Friday, December 01, 2006 7:34:58 AM

Post# of 8585
Fund firms brace for next wave of selloffs


KEITH DAMSELL
Thursday, November 30, 2006

Get ready for part two of the great income trust selloff.

Over the next three months, investors are expected to unload a vast mix of closed-end funds, an investment class with more than $10-billion in assets tied to the performance of income trusts. A long list of boutique money managers may see an exodus of investment dollars, including Acuity Funds Ltd., Sentry Select Capital Corp. and Brompton Group.

Ottawa's decision to tax trusts in 2011 is a double whammy for closed-end funds, whose popularity has risen in lock-step with income trusts over the past decade. Since Oct. 31, the value of trust-linked funds have fallen from 10 to 20 per cent.

Now, many funds are bracing for a wave of redemptions. Closed-end funds have an annual redemption feature that allows the investor to sell units for net asset value without incurring transaction costs at or near the anniversary of the original purchase date. Historically, the bulk of fund sales occurred in December, January and February. Client statements reflecting November's weak returns will be arriving in the next few weeks.

“There is going to be a lot of people exiting that space and looking elsewhere for income solutions,” said Steven Marshall, president of alternative investment firm OpenSky Capital. He expects redemptions of the $21.7-million OpenSky Capital Managed Protection Income Trust Fund — a two-year old principal-protected closed-end fund — “could be fairly high” in February and March next year.

“The general market expectation is, yeah, there are going to be some pretty heavy redemptions,” said Neil Murdoch, president and chief executive officer of Connor Clark & Lunn Financial Group. This month alone, the $59.9-million CCL Conservative Income Fund II has reported redemptions of about 14 per cent.

Closed-end funds must sell trust units to cover redemptions and at least one fund manager fears income trust valuations will tumble further.

“Big economies of scale will kick in,” said the Toronto portfolio manager, who asked not to be identified. “There will be a disconnect between the fundamental valuations and the fact that certain people need to raise money in these funds and will sell these securities. Who are going to be the buyers? Is it going to be other retail investors? Maybe. Is it other institutions? That I don't know.”

Despite the sense of uncertainty, many fund executives are optimistic.
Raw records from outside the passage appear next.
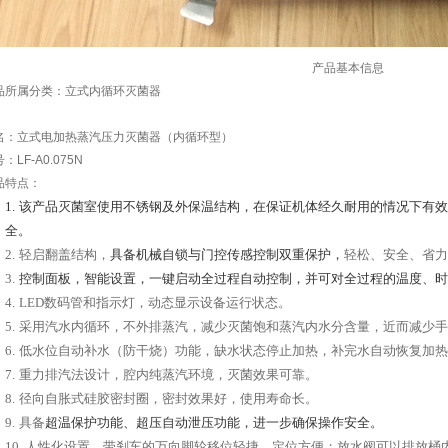
产品基本信息
品所属分类：立式内循环灭菌器
名：立式电加热蒸汽压力灭菌器（内循环型）
号：
LF-A0.075N
品特点：
1.
该产品灭菌室使用不锈钢及外保温结构，在保证机体经久耐用的情况下有效
全。
2.
轻启翻盖结构，
具备机械自锁与门控传感控制双重保护，
轻松、安全、省力
3.
控制面板，智能设置，一键启动全过程自动控制，并可对全过程的温度、时
4.
LED
数码管和指示灯，动态显示设备运行状态。
5.
采用汽水内循环，不外排蒸汽，减少灭菌饱和蒸汽内水分含量，近而减少手
6.
低水位自动补水（防干烧）功能，缺水状态停止加热，补完水自动恢复加热
7.
重力排汽法设计，腔内纯蒸汽环境，灭菌效果可靠。
8.
径向自胀式硅胶密封圈，密封效果好，使用寿命长。
9.
具备
超温保护功能、超压自动泄压功能，进一步确保操作安全。
10.
人性化设置，带刹车的万向脚轮移位轻捷，定位方便；放水阀可以排放桶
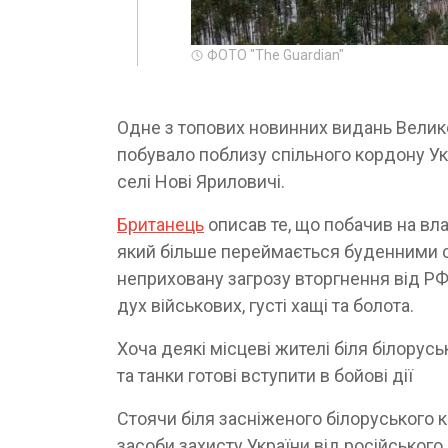
ФОТО "The Guardian"
Одне з топових новинних видань Великої
побувало поблизу спільного кордону Укра
селі Нові Яриловичі.
Британець
описав те, що побачив на вла
який більше переймається буденними с
неприховану загрозу вторгнення від РФ 
дух військових, густі хащі та болота.
Хоча деякі місцеві жителі біля білорус
та танки готові вступити в бойові дії
Стоячи біля засніженого білоруського 
засоби захисту України від російського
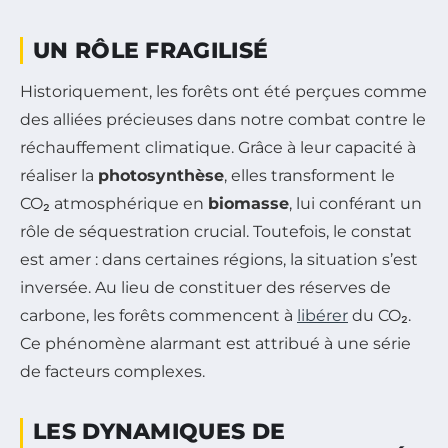
UN RÔLE FRAGILISÉ
Historiquement, les forêts ont été perçues comme
des alliées précieuses dans notre combat contre le
réchauffement climatique. Grâce à leur capacité à
réaliser la
photosynthèse
, elles transforment le
CO₂ atmosphérique en
biomasse
, lui conférant un
rôle de séquestration crucial. Toutefois, le constat
est amer : dans certaines régions, la situation s’est
inversée. Au lieu de constituer des réserves de
carbone, les forêts commencent à
libérer
du CO₂.
Ce phénomène alarmant est attribué à une série
de facteurs complexes.
LES DYNAMIQUES DE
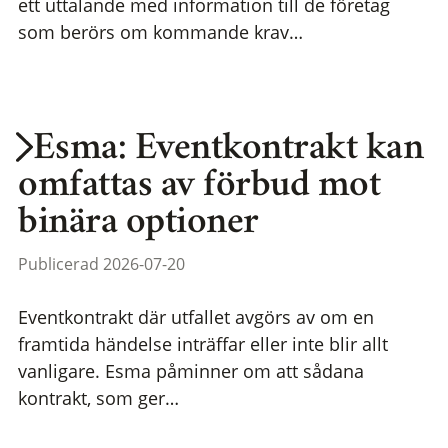
ett uttalande med information till de företag
som berörs om kommande krav…
Esma: Eventkontrakt kan
omfattas av förbud mot
binära optioner
Publicerad 2026-07-20
Eventkontrakt där utfallet avgörs av om en
framtida händelse inträffar eller inte blir allt
vanligare. Esma påminner om att sådana
kontrakt, som ger…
Brian McOstrich, vice-president of marketing at Sentry Select, said the federal government's tax proposal “will slow things somewhat” but added that the Toronto firm remains committed to the asset class. Sentry Select oversees about $8-billion in assets, including $3-billion held in income trusts.
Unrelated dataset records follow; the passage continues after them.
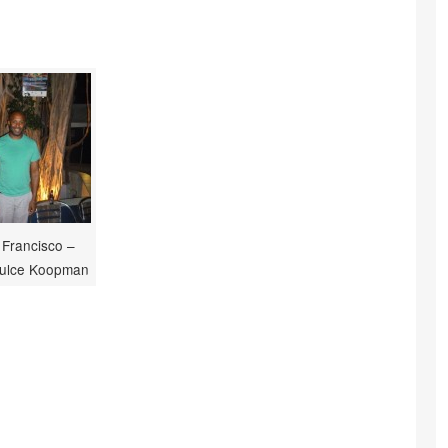
 Francisco –
Dulce Koopman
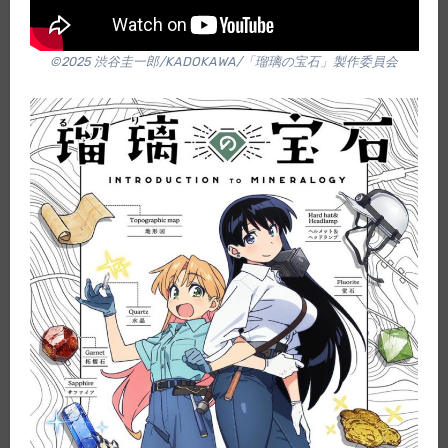
©2025 渋谷圭一郎/KADOKAWA/「瑠璃の宝石」製作委員会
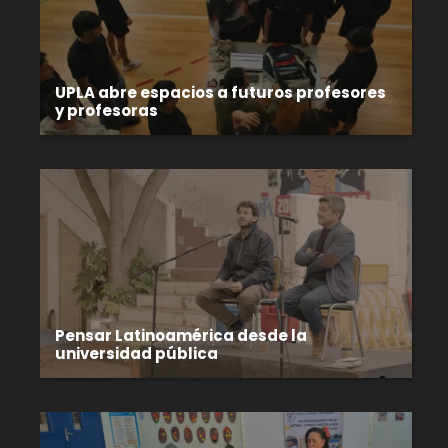
UPLA abre espacios a futuros profesores
y profesoras
Pensar Latinoamérica desde la
universidad pública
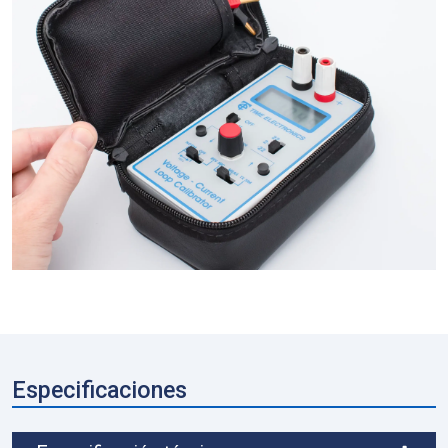
Especificaciones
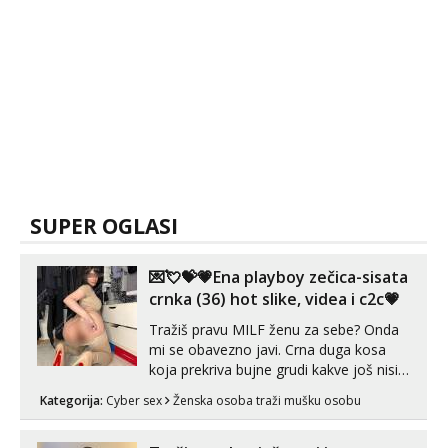
SUPER OGLASI
💌💘💝💗Ena playboy zečica-sisata
crnka (36) hot slike, videa i c2c💗
Tražiš pravu MILF ženu za sebe? Onda
mi se obavezno javi. Crna duga kosa
koja prekriva bujne grudi kakve još nisi
vidio, čista ŠESTICA! A usne? O usnama
Kategorija:
Cyber sex
Ženska osoba traži mušku osobu
bolje da ni ne pričam. Prave pune usne
koje će ti se urezati u pamćenje, jer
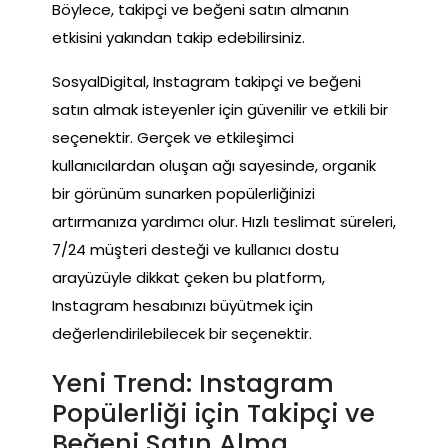
Böylece, takipçi ve beğeni satın almanın
etkisini yakından takip edebilirsiniz.
SosyalDigital, Instagram takipçi ve beğeni
satın almak isteyenler için güvenilir ve etkili bir
seçenektir. Gerçek ve etkileşimci
kullanıcılardan oluşan ağı sayesinde, organik
bir görünüm sunarken popülerliğinizi
artırmanıza yardımcı olur. Hızlı teslimat süreleri,
7/24 müşteri desteği ve kullanıcı dostu
arayüzüyle dikkat çeken bu platform,
Instagram hesabınızı büyütmek için
değerlendirilebilecek bir seçenektir.
Yeni Trend: Instagram
Popülerliği için Takipçi ve
Beğeni Satın Alma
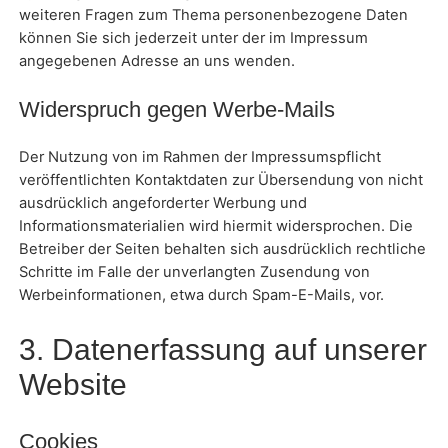
weiteren Fragen zum Thema personenbezogene Daten
können Sie sich jederzeit unter der im Impressum
angegebenen Adresse an uns wenden.
Widerspruch gegen Werbe-Mails
Der Nutzung von im Rahmen der Impressumspflicht
veröffentlichten Kontaktdaten zur Übersendung von nicht
ausdrücklich angeforderter Werbung und
Informationsmaterialien wird hiermit widersprochen. Die
Betreiber der Seiten behalten sich ausdrücklich rechtliche
Schritte im Falle der unverlangten Zusendung von
Werbeinformationen, etwa durch Spam-E-Mails, vor.
3. Datenerfassung auf unserer
Website
Cookies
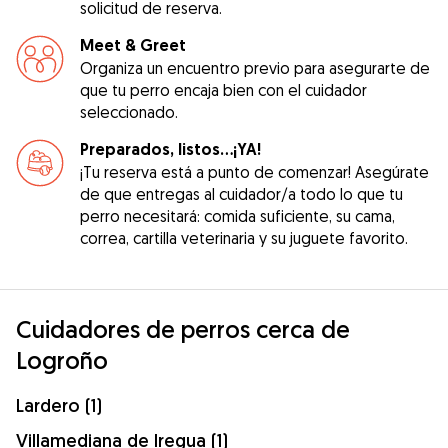
solicitud de reserva.
Meet & Greet
Organiza un encuentro previo para asegurarte de
que tu perro encaja bien con el cuidador
seleccionado.
Preparados, listos...¡YA!
¡Tu reserva está a punto de comenzar! Asegúrate
de que entregas al cuidador/a todo lo que tu
perro necesitará: comida suficiente, su cama,
correa, cartilla veterinaria y su juguete favorito.
Cuidadores de perros cerca de
Logroño
Lardero (1)
Villamediana de Iregua (1)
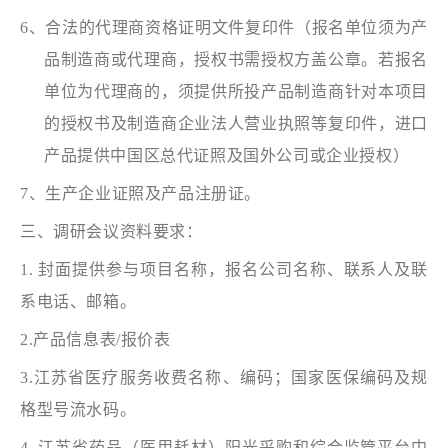
6、合法的代理商资格证明文件复印件（报名单位须为产
品制造商或代理商，授权书需授权方盖公章。若报名
单位为代理商的，须提供所投产品制造商针对本项目
的授权书及制造商企业法人营业执照等复印件，进口
产品提供中国区总代证照及国外公司或企业授权）
7、生产企业证照及产品注册证。
三、调研会议资料要求：
1. 封面提供参与项目名称，报名公司名称、联系人及联
系电话、邮箱。
2.产品信息表/报价表
3.江苏省医疗服务收费名称、编码；国家医保编码及规
格型号流水码。
4. 江苏省药品（医用耗材）阳光采购和综合监管平台中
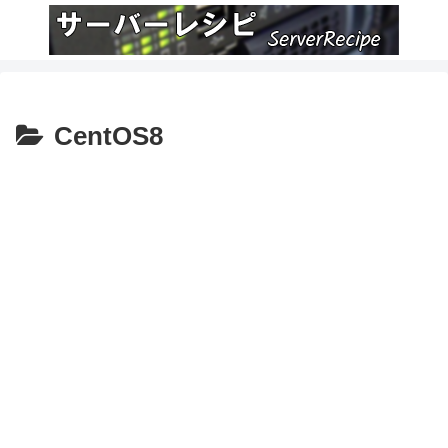
CentOS8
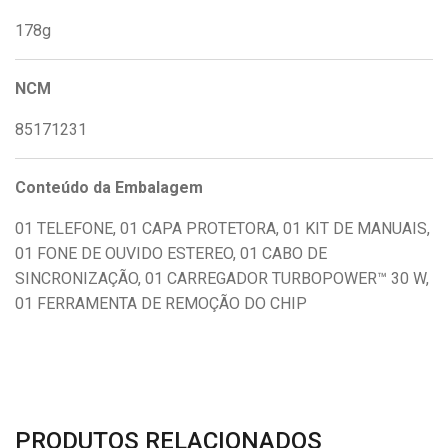
178g
NCM
85171231
Conteúdo da Embalagem
01 TELEFONE, 01 CAPA PROTETORA, 01 KIT DE MANUAIS,
01 FONE DE OUVIDO ESTEREO, 01 CABO DE
SINCRONIZAÇÃO, 01 CARREGADOR TURBOPOWER™ 30 W,
01 FERRAMENTA DE REMOÇÃO DO CHIP
PRODUTOS RELACIONADOS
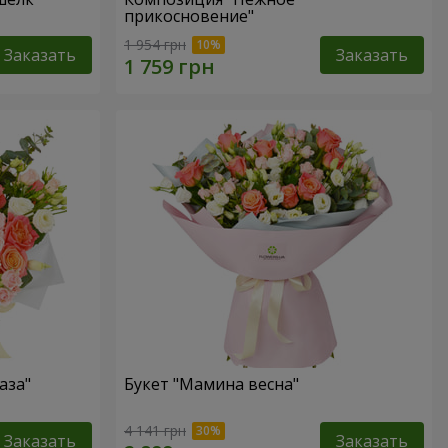
прикосновение"
1 954 грн
Заказать
Заказать
аза"
Букет "Мамина весна"
4 141 грн
Заказать
Заказать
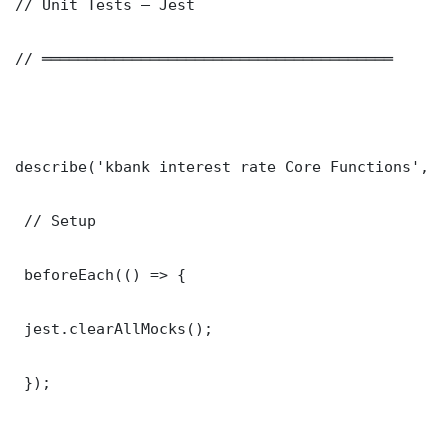
// Unit Tests — Jest

// ═══════════════════════════════════════

describe('kbank interest rate Core Functions', ()
 // Setup

 beforeEach(() => {

 jest.clearAllMocks();

 });
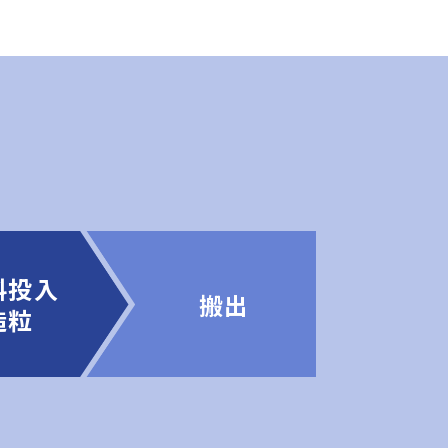
料投入
搬出
造粒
Luck — good and bad — has played a role. On Oct. 27 — three business days before Finance Minister Jim Flaherty's tax policy announcement — Barclays Global Investors Canada Ltd. sold $800-million in closed-end funds to Brompton. Four of the five funds hold income trusts.
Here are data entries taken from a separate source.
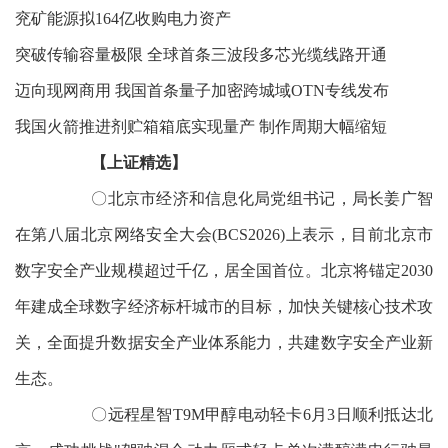
兖矿能源拟164亿收购电力资产
突破传输容量极限 全球首条三波段多芯光缆线路开通
迈向现网商用 我国首条量子加密跨城域OTN专线发布
我国火箭推进剂贮箱箱底实现量产 制作周期大幅缩短
【上证精选】
〇北京市经济和信息化局党组书记，局长姜广智
在第八届北京网络安全大会(BCS2026)上表示，目前北京市
数字安全产业规模超过千亿，居全国首位。北京将锚定2030
年建成全球数字经济标杆城市的目标，加快关键核心技术攻
关，全面提升数据安全产业体系能力，共建数字安全产业新
生态。
〇远程星智T9M甲醇电动轻卡6月3日顺利抵达北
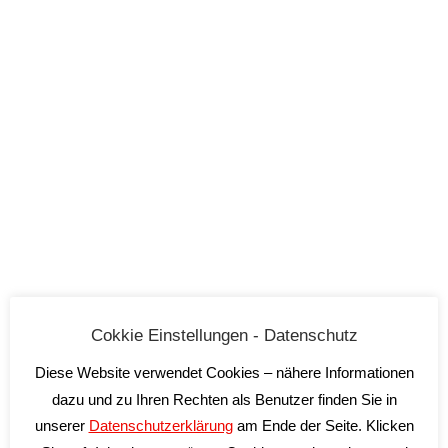
Animè Bianco Frizzante
Feudi di Guagnano
10,50
€
Cokkie Einstellungen - Datenschutz
inkl. 19 % MwSt.
Diese Website verwendet Cookies – nähere Informationen
zzgl.
Versandkosten
dazu und zu Ihren Rechten als Benutzer finden Sie in
Lieferzeit:
2-5 Tage*
unserer
Datenschutzerklärung
am Ende der Seite. Klicken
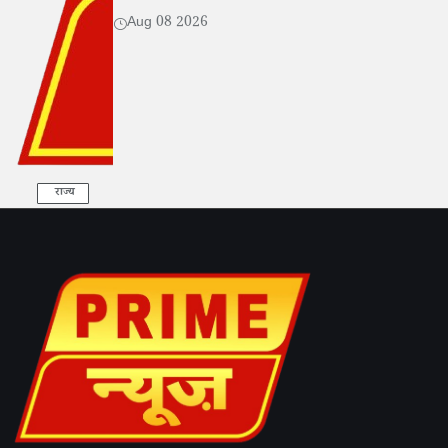
Aug 08 2026
राज्य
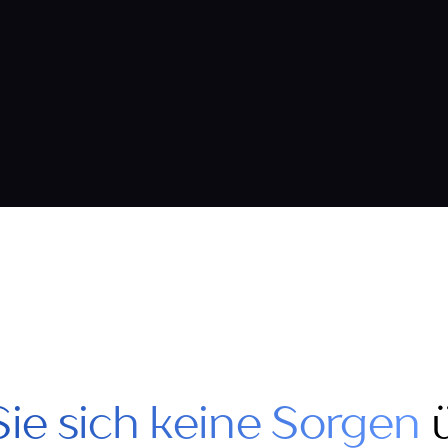
Lemon Perfect
1 Jahr
GETRÄNKE
ie sich keine Sorgen
ü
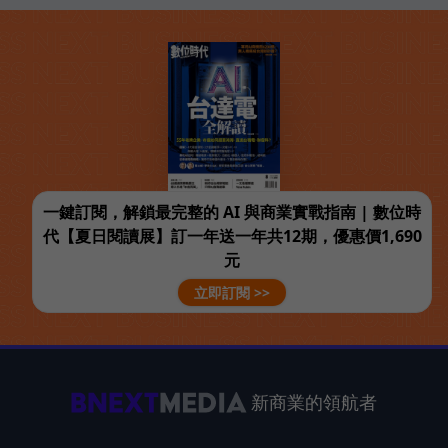
一鍵訂閱，解鎖最完整的 AI 與商業實戰指南 | 數位時
代【夏日閱讀展】訂一年送一年共12期，優惠價1,690
元
立即訂閱 >>
新商業的領航者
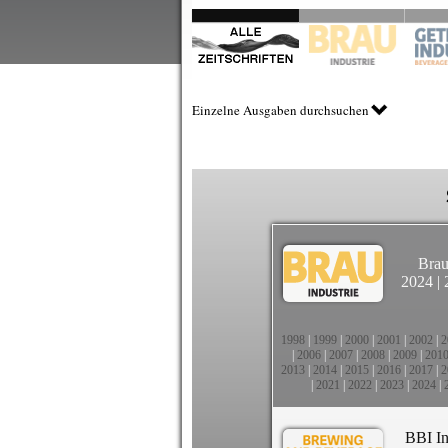
Einzelne Ausgaben durchsuchen
Brau
2024
|
1998
|
1999
|
2000
|
2001
|
2002
|
2
|
2006
|
2007
|
2008
|
2009
|
201
2013
|
2014
|
2015
|
2016
|
2017
|
2
|
2021
|
2022
|
2023
|
2024
|
BBI In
“When we landed the Barclays deal we thought it was a bit of a coup and I guess a lot of our competitors right now are relishing the fact that we gave up some assets. But we are all in the same boat frankly. We all gave up assets to some degree,” said Brompton president Mark Caranci. About two-thirds of the firm's $3.5-billion in assets under management are held in trusts and to date, year-end redemptions have been a “pretty palatable” and below levels in 2005, he said.

Meanwhile, First Asset Funds Inc. filed its Utility Split Trust offering on Oct. 24, giving the money manager a brief window to raise money before November's uncertainty. In mid-November, the Toronto firm used $112-million in proceeds to buy utility trusts on weakness.

“I would like to say we were geniuses,” said Paul Dinelle, executive vice-president. “We've just been very fortunate.”